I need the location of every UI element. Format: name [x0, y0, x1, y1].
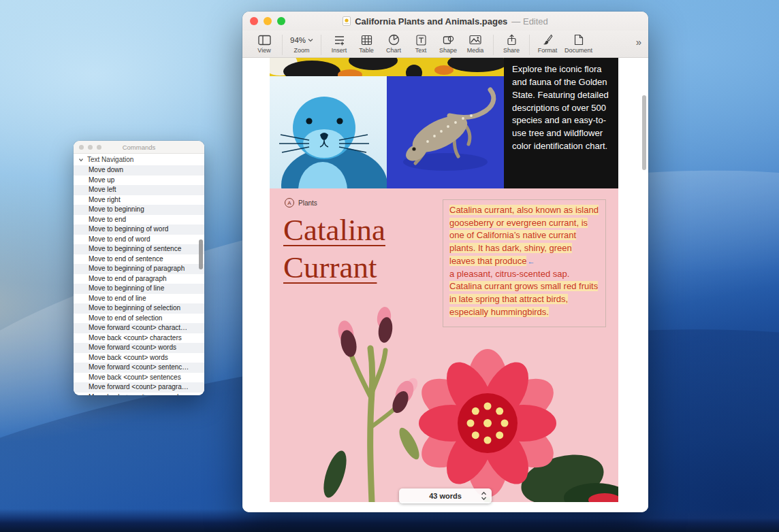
- toolbar-button-text[interactable]: Text: [407, 33, 434, 54]
- word-count-pill[interactable]: 43 words: [399, 488, 492, 503]
- toolbar-divider: [321, 35, 321, 55]
- toolbar-button-chart[interactable]: Chart: [380, 33, 407, 54]
- toolbar-divider: [282, 35, 283, 55]
- image-yellow-detail[interactable]: [270, 58, 504, 76]
- toolbar-button-share[interactable]: Share: [498, 33, 525, 54]
- command-item[interactable]: Move to end: [74, 215, 204, 225]
- table-icon: [361, 33, 372, 46]
- toolbar-button-document[interactable]: Document: [561, 33, 596, 54]
- command-item[interactable]: Move to end of word: [74, 235, 204, 245]
- commands-window-title: Commands: [123, 144, 156, 151]
- command-item[interactable]: Move forward <count> paragra…: [74, 382, 204, 393]
- pages-titlebar[interactable]: California Plants and Animals.pages — Ed…: [242, 12, 648, 31]
- command-item[interactable]: Move to end of sentence: [74, 254, 204, 265]
- scrollbar-thumb[interactable]: [642, 95, 646, 170]
- word-count-stepper-icon[interactable]: [481, 491, 487, 502]
- section-badge: A Plants: [285, 198, 317, 207]
- section-label: Text Navigation: [87, 156, 133, 163]
- toolbar-overflow-chevron[interactable]: »: [636, 36, 640, 48]
- desktop: Commands Text Navigation Move downMove u…: [0, 0, 779, 532]
- intro-text: Explore the iconic flora and fauna of th…: [512, 63, 610, 153]
- command-item[interactable]: Move to beginning of word: [74, 225, 204, 235]
- toolbar-button-zoom[interactable]: 94% Zoom: [287, 33, 317, 54]
- command-item[interactable]: Move to beginning: [74, 205, 204, 215]
- pages-window: California Plants and Animals.pages — Ed…: [242, 12, 648, 512]
- toolbar-button-shape[interactable]: Shape: [434, 33, 462, 54]
- section-header-text-navigation[interactable]: Text Navigation: [74, 154, 204, 165]
- wallpaper-bottom-band: [0, 509, 779, 532]
- toolbar-button-media[interactable]: Media: [462, 33, 489, 54]
- lizard-illustration: [387, 76, 504, 188]
- chevron-down-icon: [78, 157, 84, 163]
- image-lizard[interactable]: [387, 76, 504, 188]
- toolbar-divider: [493, 35, 494, 55]
- chevron-down-icon: [308, 38, 313, 42]
- document-canvas[interactable]: Explore the iconic flora and fauna of th…: [242, 58, 648, 512]
- close-button[interactable]: [250, 17, 258, 25]
- media-icon: [469, 33, 481, 46]
- command-item[interactable]: Move to beginning of paragraph: [74, 264, 204, 274]
- command-item[interactable]: Move down: [74, 165, 204, 176]
- format-brush-icon: [542, 33, 553, 46]
- command-item[interactable]: Move back <count> words: [74, 353, 204, 363]
- text-icon: [416, 33, 426, 46]
- page-title[interactable]: Catalina Currant: [283, 212, 385, 287]
- view-sidebar-icon: [258, 33, 271, 46]
- command-item[interactable]: Move to end of paragraph: [74, 274, 204, 284]
- edited-label: — Edited: [511, 16, 547, 27]
- command-item[interactable]: Move to end of selection: [74, 314, 204, 324]
- command-item[interactable]: Move forward <count> charact…: [74, 323, 204, 333]
- document-icon: [574, 33, 584, 46]
- share-icon: [507, 33, 517, 46]
- flower-illustration[interactable]: [270, 290, 618, 502]
- minimize-button[interactable]: [264, 17, 272, 25]
- word-count-label: 43 words: [429, 492, 462, 500]
- window-title: California Plants and Animals.pages: [355, 16, 507, 27]
- document-proxy-icon: [343, 16, 351, 26]
- command-item[interactable]: Move forward <count> words: [74, 343, 204, 353]
- image-seal[interactable]: [270, 76, 387, 188]
- seal-illustration: [270, 76, 387, 188]
- line-break-marker-icon: ←: [526, 257, 535, 265]
- insert-icon: [334, 33, 345, 46]
- command-item[interactable]: Move to beginning of line: [74, 284, 204, 294]
- minimize-button[interactable]: [88, 145, 93, 150]
- command-item[interactable]: Move to end of line: [74, 294, 204, 304]
- toolbar-button-table[interactable]: Table: [353, 33, 380, 54]
- command-item[interactable]: Move back <count> paragraphs: [74, 393, 204, 396]
- zoom-value: 94%: [290, 36, 306, 44]
- command-item[interactable]: Move right: [74, 195, 204, 205]
- toolbar-button-format[interactable]: Format: [534, 33, 561, 54]
- toolbar-button-insert[interactable]: Insert: [325, 33, 353, 54]
- toolbar-divider: [529, 35, 530, 55]
- command-item[interactable]: Move up: [74, 176, 204, 186]
- commands-window: Commands Text Navigation Move downMove u…: [74, 141, 204, 395]
- plants-section: A Plants Catalina Currant Catalina curra…: [270, 188, 618, 502]
- zoom-button[interactable]: [97, 145, 101, 150]
- intro-text-box[interactable]: Explore the iconic flora and fauna of th…: [504, 58, 618, 188]
- pages-toolbar: View 94% Zoom Insert Ta: [242, 31, 648, 58]
- command-item[interactable]: Move left: [74, 185, 204, 195]
- scrollbar-thumb[interactable]: [199, 239, 203, 269]
- close-button[interactable]: [79, 145, 84, 150]
- command-item[interactable]: Move back <count> characters: [74, 333, 204, 344]
- command-item[interactable]: Move to beginning of selection: [74, 303, 204, 314]
- badge-label: Plants: [298, 199, 317, 207]
- command-item[interactable]: Move back <count> sentences: [74, 373, 204, 383]
- chart-icon: [388, 33, 400, 46]
- yellow-illustration: [270, 58, 504, 76]
- badge-letter: A: [285, 198, 294, 207]
- command-item[interactable]: Move to beginning of sentence: [74, 244, 204, 254]
- toolbar-button-view[interactable]: View: [251, 33, 278, 54]
- command-item[interactable]: Move forward <count> sentenc…: [74, 363, 204, 373]
- commands-list: Move downMove upMove leftMove rightMove …: [74, 165, 204, 395]
- shape-icon: [443, 33, 454, 46]
- commands-titlebar[interactable]: Commands: [74, 141, 204, 154]
- zoom-button[interactable]: [277, 17, 285, 25]
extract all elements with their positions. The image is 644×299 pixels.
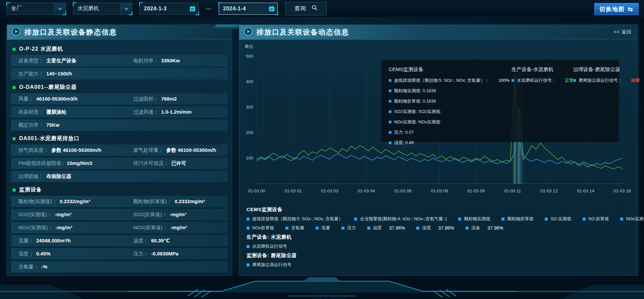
- blue-square-marker: [389, 141, 391, 144]
- legend-item[interactable]: 颗粒物折算值: [501, 216, 533, 222]
- tooltip-column: 生产设备-水泥磨机水泥磨机运行信号：正常: [512, 66, 565, 135]
- info-value: 46100-55300m3/h: [36, 96, 77, 102]
- blue-square-marker: [501, 218, 504, 221]
- tooltip-item-label: 颗粒物实测值: 0.1835: [394, 88, 436, 94]
- tooltip-item: SO2实测值: SO2实测值:: [389, 109, 503, 115]
- x-axis-tick-label: 01-03 11: [504, 188, 521, 193]
- info-value: 768m2: [161, 96, 177, 102]
- tooltip-item: 湿度: 0.49: [389, 140, 503, 146]
- legend-item[interactable]: NOx实测值: [620, 216, 644, 222]
- info-cell: 风量：46100-55300m3/h: [11, 96, 126, 102]
- info-label: 含氧量：: [18, 264, 39, 270]
- static-info-list: O-P-22 水泥磨机设备类型：主要生产设备电机功率：3350Kw生产能力：14…: [7, 40, 232, 273]
- device-select[interactable]: 水泥磨机: [73, 3, 132, 15]
- x-axis-tick-label: 01-03 08: [431, 188, 448, 193]
- y-axis-tick-label: 100: [246, 156, 253, 161]
- legend-item[interactable]: SO:折算值: [583, 216, 609, 222]
- legend-item[interactable]: 超低排放限值（颗拉物:5: SOz-; NOx; 含氧量）: [247, 216, 343, 222]
- section-title-text: O-P-22 水泥磨机: [19, 46, 63, 53]
- info-value: -%: [41, 264, 47, 270]
- date-to-input[interactable]: 2024-1-4: [219, 3, 278, 15]
- date-from-input[interactable]: 2024-1-3: [140, 3, 199, 15]
- section-title-text: 监测设备: [19, 186, 42, 193]
- tooltip-item: 超低排放限值（颗拉物:5: SOz-; NOx; 含氧量）：100%: [389, 77, 503, 83]
- info-cell: 排污许可状况：已许可: [126, 160, 228, 167]
- tooltip-item-label: SO2实测值: SO2实测值:: [394, 109, 441, 115]
- x-axis-tick-label: 01-03 01: [284, 188, 302, 193]
- legend-item-value: 37.96%: [438, 225, 454, 231]
- info-value: 0.2332mg/m³: [174, 198, 205, 204]
- legend-item[interactable]: SO:实测值: [545, 216, 571, 222]
- info-row: 生产能力：140~150t/h: [11, 68, 228, 79]
- legend-item-label: 压力: [347, 225, 356, 231]
- legend-item[interactable]: 磨尾除尘器运行信号: [247, 262, 291, 268]
- tooltip-item: 水泥磨机运行信号：正常: [512, 77, 565, 83]
- info-value: 10mg/Nm3: [67, 160, 92, 166]
- y-axis-tick-label: 200: [246, 130, 253, 135]
- legend-item-label: 流速: [471, 225, 480, 231]
- query-button[interactable]: 查询: [285, 2, 327, 15]
- legend-item[interactable]: 水泥磨机运行信号: [247, 243, 287, 249]
- blue-square-marker: [389, 79, 391, 82]
- info-label: SO2(实测值)：: [18, 212, 52, 218]
- blue-square-marker: [389, 110, 391, 113]
- cems-line-chart[interactable]: 单位 01-03 0001-03 0101-03 0301-03 0401-03…: [239, 40, 638, 203]
- info-cell: 过滤面积：768m2: [126, 96, 228, 102]
- info-cell: NOX(折算值)：-mg/m³: [126, 225, 228, 231]
- blue-square-marker: [458, 218, 461, 221]
- legend-item[interactable]: 企业预警值(颗粒物:4; sOz-; NOx-;含氧气量:-): [354, 216, 447, 222]
- static-panel-header: 排放口及关联设备静态信息: [7, 25, 232, 40]
- info-cell: SO2(折算值)：-mg/m³: [126, 212, 228, 218]
- tooltip-item: 磨尾除尘器运行信号：故障: [573, 77, 640, 83]
- legend-item-label: 温度: [373, 225, 382, 231]
- legend-item[interactable]: 湿度37.96%: [416, 225, 454, 231]
- info-value: 参数 46100-55300m/h: [166, 147, 216, 154]
- status-badge: 故障: [631, 77, 640, 83]
- info-cell: SO2(实测值)：-mg/m³: [11, 212, 126, 218]
- bottom-tech-decoration: [0, 276, 644, 299]
- legend-item[interactable]: 温度37.96%: [367, 225, 405, 231]
- info-cell: 湿度：0.45%: [11, 251, 126, 257]
- calendar-icon: [187, 3, 198, 14]
- info-label: 额定功率：: [18, 122, 44, 128]
- legend-item[interactable]: 颗粒物实测值: [458, 216, 490, 222]
- plant-select[interactable]: 全厂: [7, 3, 66, 15]
- legend-item[interactable]: NOx折算值: [247, 225, 274, 231]
- legend-group-title: 生产设备: 水泥磨机: [247, 234, 630, 240]
- switch-map-button[interactable]: 切换地图 ⇆: [594, 3, 639, 15]
- blue-square-marker: [545, 218, 548, 221]
- info-label: 布袋材质：: [18, 109, 44, 115]
- dynamic-panel-header: 排放口及关联设备动态信息 << 返回: [239, 25, 638, 40]
- info-label: 流量：: [18, 238, 34, 244]
- info-cell: 废气处理量：参数 46100-55300m/h: [126, 147, 228, 154]
- blue-square-marker: [247, 227, 250, 230]
- legend-row: 超低排放限值（颗拉物:5: SOz-; NOx; 含氧量）企业预警值(颗粒物:4…: [247, 216, 630, 222]
- chevron-down-icon: [120, 3, 132, 14]
- legend-item-value: 37.96%: [487, 225, 503, 231]
- legend-item[interactable]: 含氧量: [285, 225, 304, 231]
- legend-item[interactable]: 压力: [341, 225, 356, 231]
- info-value: 参数 46100-55300m/h: [51, 147, 101, 154]
- info-label: 排气筒高度：: [18, 147, 49, 154]
- blue-square-marker: [573, 79, 576, 82]
- date-range-separator: —: [206, 6, 211, 12]
- legend-group-title: CEMS监测设备: [247, 206, 630, 213]
- back-link[interactable]: << 返回: [614, 29, 632, 35]
- info-value: -mg/m³: [56, 225, 72, 230]
- swap-arrows-icon: ⇆: [628, 5, 634, 13]
- status-badge: 正常: [565, 77, 574, 83]
- info-value: -mg/m³: [170, 225, 187, 230]
- blue-square-marker: [247, 245, 250, 248]
- info-cell: 布袋材质：覆膜涤纶: [11, 109, 126, 115]
- plant-select-value: 全厂: [7, 5, 54, 12]
- blue-square-marker: [316, 227, 319, 230]
- calendar-icon: [266, 3, 277, 14]
- legend-item[interactable]: 流量: [316, 225, 330, 231]
- legend-item[interactable]: 流速37.96%: [466, 225, 503, 231]
- blue-square-marker: [389, 89, 391, 92]
- info-label: NOX(实测值)：: [18, 225, 53, 231]
- blue-square-marker: [247, 263, 250, 266]
- info-label: 废气处理量：: [133, 147, 163, 154]
- info-cell: 颗粒物(折算值)：0.2332mg/m³: [126, 198, 228, 205]
- dynamic-info-panel: 排放口及关联设备动态信息 << 返回 单位 01-03 0001-03 0101…: [239, 24, 638, 276]
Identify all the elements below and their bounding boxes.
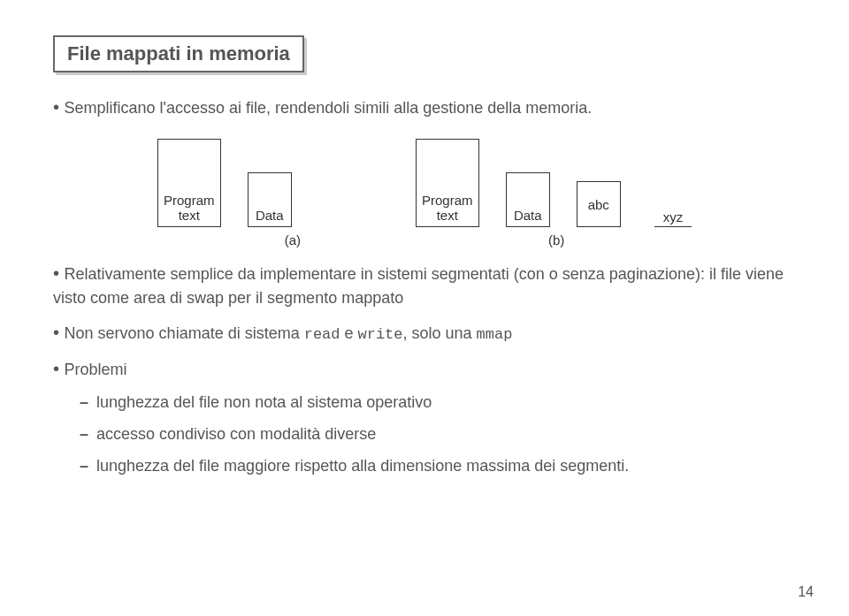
code-write: write xyxy=(358,326,403,343)
text-post: , solo una xyxy=(403,324,477,342)
sub-length-unknown: lunghezza del file non nota al sistema o… xyxy=(80,391,796,414)
text-pre: Non servono chiamate di sistema xyxy=(65,324,304,342)
page-title: File mappati in memoria xyxy=(53,35,304,72)
diagram-labels: (a) (b) xyxy=(53,232,796,247)
diagram-col-b: Program text Data abc xyz xyxy=(416,139,692,227)
bullet-problems: Problemi xyxy=(53,355,796,382)
box-data-b: Data xyxy=(506,172,550,227)
bullet-syscalls: Non servono chiamate di sistema read e w… xyxy=(53,319,796,346)
sub-length-exceeds: lunghezza del file maggiore rispetto all… xyxy=(80,454,796,477)
box-data-a: Data xyxy=(248,172,292,227)
box-program-text-a: Program text xyxy=(157,139,221,227)
label-a: (a) xyxy=(285,232,301,247)
text-mid: e xyxy=(340,324,358,342)
box-abc: abc xyxy=(577,181,621,227)
box-program-text-b: Program text xyxy=(416,139,479,227)
diagram-col-a: Program text Data xyxy=(157,139,292,227)
label-b: (b) xyxy=(548,232,564,247)
problems-sublist: lunghezza del file non nota al sistema o… xyxy=(80,391,796,477)
sub-shared-access: accesso condiviso con modalità diverse xyxy=(80,422,796,445)
page-number: 14 xyxy=(798,584,814,600)
label-xyz: xyz xyxy=(654,209,692,227)
intro-bullet: Semplificano l'accesso ai file, rendendo… xyxy=(53,97,796,118)
code-read: read xyxy=(304,326,340,343)
code-mmap: mmap xyxy=(477,326,513,343)
bullet-implement: Relativamente semplice da implementare i… xyxy=(53,260,796,310)
diagram: Program text Data Program text Data abc … xyxy=(53,139,796,227)
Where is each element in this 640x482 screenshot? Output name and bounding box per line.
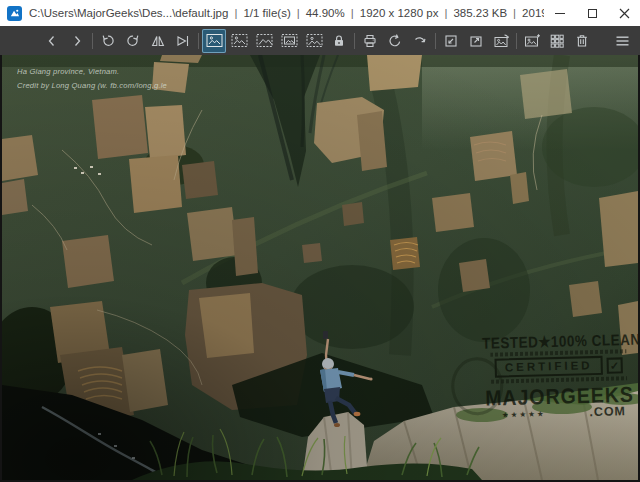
stamp-brand: MAJORGEEKS bbox=[483, 382, 636, 411]
image-convert-icon bbox=[524, 33, 541, 49]
delete-button[interactable] bbox=[570, 29, 594, 53]
minimize-icon bbox=[555, 13, 565, 14]
rotate-right-icon bbox=[125, 33, 141, 49]
credit-author: Credit by Long Quang (w. fb.com/long.g.l… bbox=[17, 79, 167, 93]
scale-to-width-icon bbox=[231, 33, 248, 48]
stamp-certified-row: CERTIFIED ✓ bbox=[483, 355, 635, 378]
scale-to-fill-button[interactable] bbox=[302, 29, 326, 53]
slideshow-icon bbox=[493, 33, 510, 49]
toolbar-separator bbox=[435, 33, 436, 49]
scale-to-fit-icon bbox=[281, 33, 298, 48]
refresh-icon bbox=[387, 33, 403, 49]
close-button[interactable] bbox=[608, 0, 640, 26]
chevron-right-icon bbox=[69, 33, 85, 49]
maximize-icon bbox=[588, 9, 597, 18]
refresh-button[interactable] bbox=[383, 29, 407, 53]
main-toolbar bbox=[0, 26, 640, 55]
title-file-count: 1/1 file(s) bbox=[243, 7, 290, 19]
title-timestamp: 2019/12/29 11:35:02 bbox=[522, 7, 544, 19]
toolbar-separator bbox=[92, 33, 93, 49]
window-title: C:\Users\MajorGeeks\Des...\default.jpg |… bbox=[29, 7, 544, 19]
hamburger-menu-icon bbox=[614, 33, 631, 49]
imageglass-app-icon bbox=[7, 6, 22, 21]
main-menu-button[interactable] bbox=[610, 29, 634, 53]
fullscreen-icon bbox=[468, 33, 484, 49]
scale-to-height-button[interactable] bbox=[252, 29, 276, 53]
rotate-right-button[interactable] bbox=[121, 29, 145, 53]
flip-horizontal-button[interactable] bbox=[146, 29, 170, 53]
chevron-left-icon bbox=[44, 33, 60, 49]
title-separator: | bbox=[296, 7, 301, 19]
thumbnail-grid-button[interactable] bbox=[545, 29, 569, 53]
close-icon bbox=[619, 8, 630, 19]
auto-zoom-icon bbox=[206, 33, 223, 48]
scale-to-fill-icon bbox=[306, 33, 323, 48]
slideshow-button[interactable] bbox=[489, 29, 513, 53]
scale-to-height-icon bbox=[256, 33, 273, 48]
print-icon bbox=[362, 33, 378, 49]
credit-location: Ha Giang province, Vietnam. bbox=[17, 65, 167, 79]
print-button[interactable] bbox=[358, 29, 382, 53]
previous-image-button[interactable] bbox=[40, 29, 64, 53]
flip-horizontal-icon bbox=[150, 33, 166, 49]
lock-icon bbox=[331, 33, 347, 49]
convert-image-button[interactable] bbox=[520, 29, 544, 53]
title-file-path: C:\Users\MajorGeeks\Des...\default.jpg bbox=[29, 7, 228, 19]
window-fit-button[interactable] bbox=[439, 29, 463, 53]
title-dimensions: 1920 x 1280 px bbox=[360, 7, 439, 19]
curved-arrow-icon bbox=[412, 33, 428, 49]
toolbar-separator bbox=[516, 33, 517, 49]
photo-credit: Ha Giang province, Vietnam. Credit by Lo… bbox=[17, 65, 167, 92]
toolbar-separator bbox=[354, 33, 355, 49]
photo-area: Ha Giang province, Vietnam. Credit by Lo… bbox=[0, 55, 640, 482]
grid-icon bbox=[549, 33, 565, 49]
majorgeeks-watermark: TESTED★100% CLEAN CERTIFIED ✓ MAJORGEEKS… bbox=[482, 331, 636, 422]
title-separator: | bbox=[512, 7, 517, 19]
titlebar: C:\Users\MajorGeeks\Des...\default.jpg |… bbox=[0, 0, 640, 26]
title-separator: | bbox=[233, 7, 238, 19]
scale-to-fit-button[interactable] bbox=[277, 29, 301, 53]
next-image-button[interactable] bbox=[65, 29, 89, 53]
title-separator: | bbox=[350, 7, 355, 19]
imageglass-window: C:\Users\MajorGeeks\Des...\default.jpg |… bbox=[0, 0, 640, 482]
fullscreen-button[interactable] bbox=[464, 29, 488, 53]
window-controls bbox=[544, 0, 640, 26]
maximize-button[interactable] bbox=[576, 0, 608, 26]
title-separator: | bbox=[443, 7, 448, 19]
lock-zoom-button[interactable] bbox=[327, 29, 351, 53]
stamp-certified-label: CERTIFIED bbox=[495, 356, 603, 378]
title-file-size: 385.23 KB bbox=[453, 7, 507, 19]
auto-zoom-button[interactable] bbox=[202, 29, 226, 53]
trash-icon bbox=[574, 33, 590, 49]
goto-page-button[interactable] bbox=[408, 29, 432, 53]
minimize-button[interactable] bbox=[544, 0, 576, 26]
window-fit-icon bbox=[443, 33, 459, 49]
rotate-left-button[interactable] bbox=[96, 29, 120, 53]
image-canvas[interactable]: Ha Giang province, Vietnam. Credit by Lo… bbox=[2, 55, 638, 480]
flip-vertical-button[interactable] bbox=[171, 29, 195, 53]
rotate-left-icon bbox=[100, 33, 116, 49]
stamp-check-icon: ✓ bbox=[606, 357, 622, 373]
toolbar-separator bbox=[198, 33, 199, 49]
title-zoom-level: 44.90% bbox=[306, 7, 345, 19]
flip-vertical-icon bbox=[175, 33, 191, 49]
scale-to-width-button[interactable] bbox=[227, 29, 251, 53]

- WORK TO BE COMPLETED
Take each line of the material that contains the word "words" and list it.

- SOLUTION TO THIS PROBLEM
- word-count-pill[interactable]: 43 words: [399, 488, 492, 503]
- command-item[interactable]: Move back <count> words: [74, 353, 204, 363]
- word-count-label: 43 words: [429, 492, 462, 500]
- command-item[interactable]: Move forward <count> words: [74, 343, 204, 353]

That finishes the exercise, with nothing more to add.